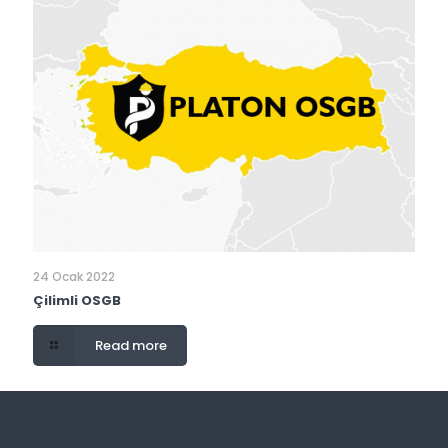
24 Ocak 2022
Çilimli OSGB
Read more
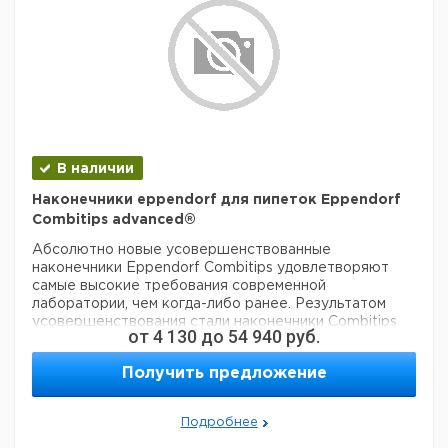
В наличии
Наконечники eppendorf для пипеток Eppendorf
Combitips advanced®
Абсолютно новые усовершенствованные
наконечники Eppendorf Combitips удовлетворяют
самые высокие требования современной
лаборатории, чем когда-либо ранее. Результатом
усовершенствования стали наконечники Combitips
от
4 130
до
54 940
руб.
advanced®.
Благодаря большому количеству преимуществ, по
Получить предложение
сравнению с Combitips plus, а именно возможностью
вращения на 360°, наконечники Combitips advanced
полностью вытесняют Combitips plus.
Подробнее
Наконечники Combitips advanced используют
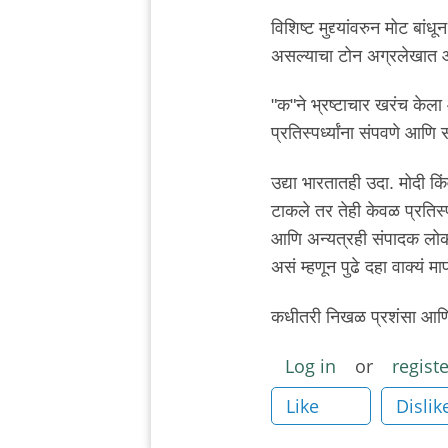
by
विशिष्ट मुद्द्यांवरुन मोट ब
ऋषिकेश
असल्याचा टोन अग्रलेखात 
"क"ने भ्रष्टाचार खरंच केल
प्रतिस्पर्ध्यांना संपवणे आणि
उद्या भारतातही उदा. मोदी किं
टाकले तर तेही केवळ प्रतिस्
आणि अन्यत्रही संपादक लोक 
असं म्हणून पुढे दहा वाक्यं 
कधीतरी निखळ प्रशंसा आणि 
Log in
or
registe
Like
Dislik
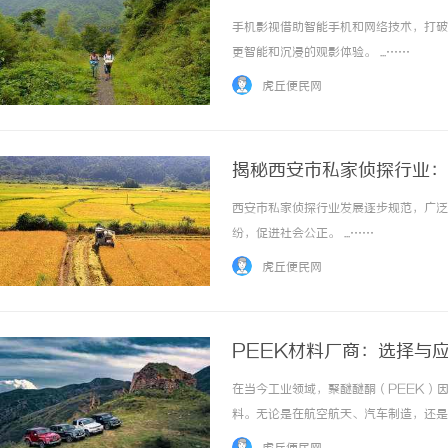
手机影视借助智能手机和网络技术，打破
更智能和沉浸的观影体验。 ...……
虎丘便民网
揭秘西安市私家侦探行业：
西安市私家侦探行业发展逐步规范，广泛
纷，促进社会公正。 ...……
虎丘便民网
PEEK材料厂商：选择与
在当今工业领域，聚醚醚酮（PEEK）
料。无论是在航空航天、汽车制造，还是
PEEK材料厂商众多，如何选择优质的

######

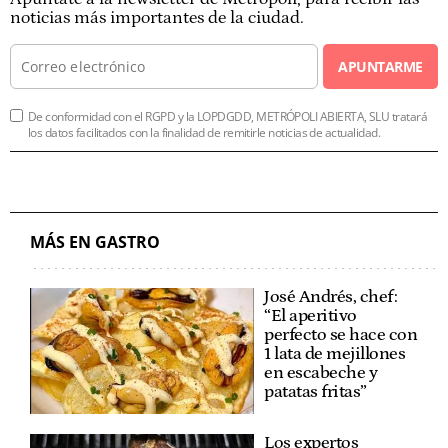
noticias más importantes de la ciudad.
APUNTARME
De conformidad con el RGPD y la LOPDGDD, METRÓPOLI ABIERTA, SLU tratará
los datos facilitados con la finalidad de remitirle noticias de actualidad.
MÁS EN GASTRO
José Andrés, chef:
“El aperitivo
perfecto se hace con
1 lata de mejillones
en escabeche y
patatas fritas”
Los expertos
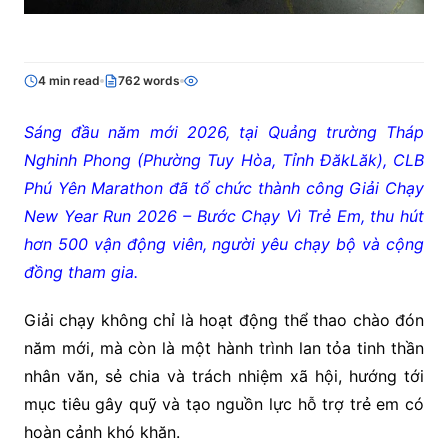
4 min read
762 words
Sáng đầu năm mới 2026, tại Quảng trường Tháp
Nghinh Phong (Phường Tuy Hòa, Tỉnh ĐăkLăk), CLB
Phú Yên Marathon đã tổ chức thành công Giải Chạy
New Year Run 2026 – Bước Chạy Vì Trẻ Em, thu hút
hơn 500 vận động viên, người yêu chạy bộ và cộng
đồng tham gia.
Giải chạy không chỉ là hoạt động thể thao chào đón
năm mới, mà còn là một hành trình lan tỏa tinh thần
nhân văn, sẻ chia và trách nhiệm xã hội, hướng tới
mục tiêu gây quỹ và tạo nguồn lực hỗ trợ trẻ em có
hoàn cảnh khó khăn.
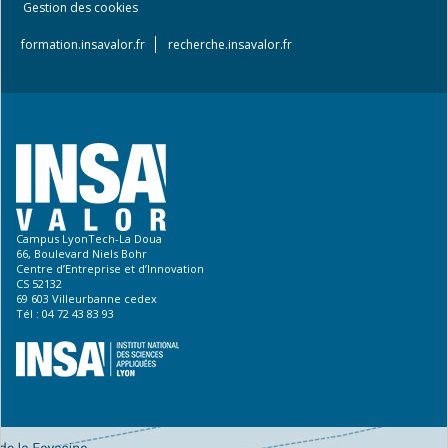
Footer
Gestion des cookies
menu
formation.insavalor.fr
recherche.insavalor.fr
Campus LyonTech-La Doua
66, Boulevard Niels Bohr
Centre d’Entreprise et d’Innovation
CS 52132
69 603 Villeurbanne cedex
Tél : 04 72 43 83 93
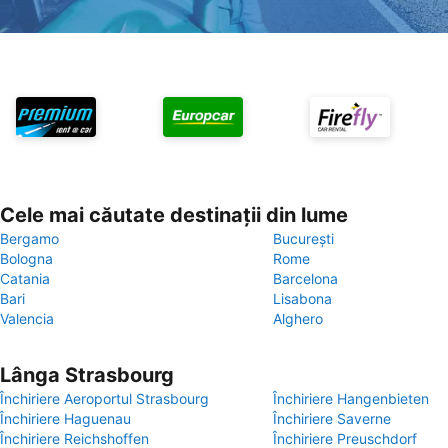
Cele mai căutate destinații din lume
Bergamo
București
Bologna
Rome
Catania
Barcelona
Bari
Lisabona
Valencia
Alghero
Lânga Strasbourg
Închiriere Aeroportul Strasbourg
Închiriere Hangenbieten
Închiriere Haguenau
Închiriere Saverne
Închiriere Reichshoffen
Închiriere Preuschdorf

######

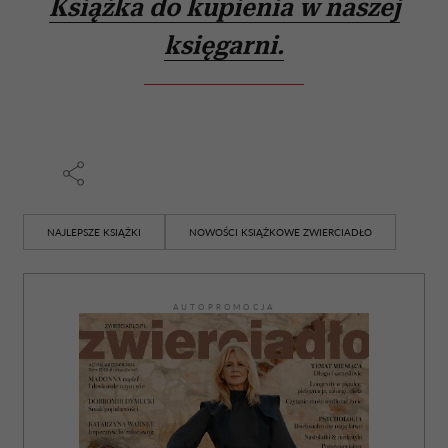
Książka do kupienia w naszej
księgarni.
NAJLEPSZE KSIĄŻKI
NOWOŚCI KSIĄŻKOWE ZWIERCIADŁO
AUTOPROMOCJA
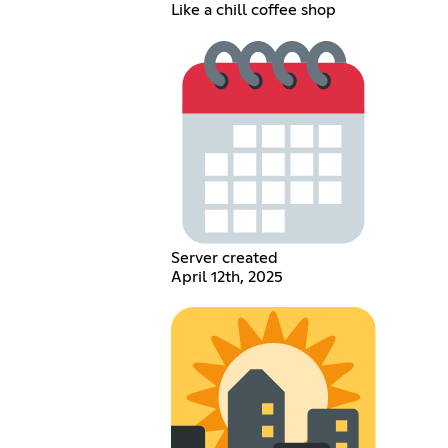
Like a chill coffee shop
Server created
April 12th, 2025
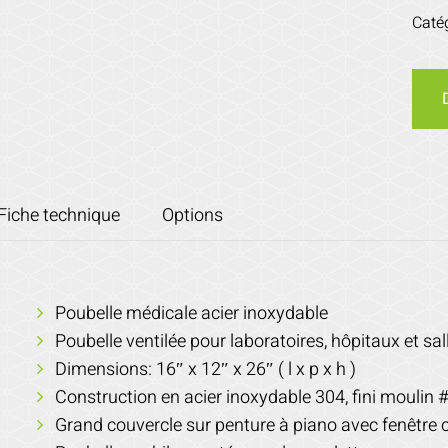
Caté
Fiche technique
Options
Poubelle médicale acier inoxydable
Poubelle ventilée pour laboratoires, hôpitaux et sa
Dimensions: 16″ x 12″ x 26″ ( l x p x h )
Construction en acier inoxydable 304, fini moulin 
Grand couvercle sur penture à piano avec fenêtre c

######

Look above for the line with "विशिष्ट मुद्द्यांवरुन मोट ब"; quote it and every line after it, stopping after the line with "PEEK材料厂商众多，如何选择优质的", exactly, with nothing added and without pictures.

विशिष्ट मुद्द्यांवरुन मोट ब
ऋषिकेश
असल्याचा टोन अग्रलेखात 
"क"ने भ्रष्टाचार खरंच केल
प्रतिस्पर्ध्यांना संपवणे आणि
उद्या भारतातही उदा. मोदी किं
टाकले तर तेही केवळ प्रतिस्
आणि अन्यत्रही संपादक लोक 
असं म्हणून पुढे दहा वाक्यं 
कधीतरी निखळ प्रशंसा आणि 
Log in
or
registe
Like
Dislik
手机影视借助智能手机和网络技术，打破
更智能和沉浸的观影体验。 ...……
虎丘便民网
揭秘西安市私家侦探行业：
西安市私家侦探行业发展逐步规范，广泛
纷，促进社会公正。 ...……
虎丘便民网
PEEK材料厂商：选择与
在当今工业领域，聚醚醚酮（PEEK）
料。无论是在航空航天、汽车制造，还是
PEEK材料厂商众多，如何选择优质的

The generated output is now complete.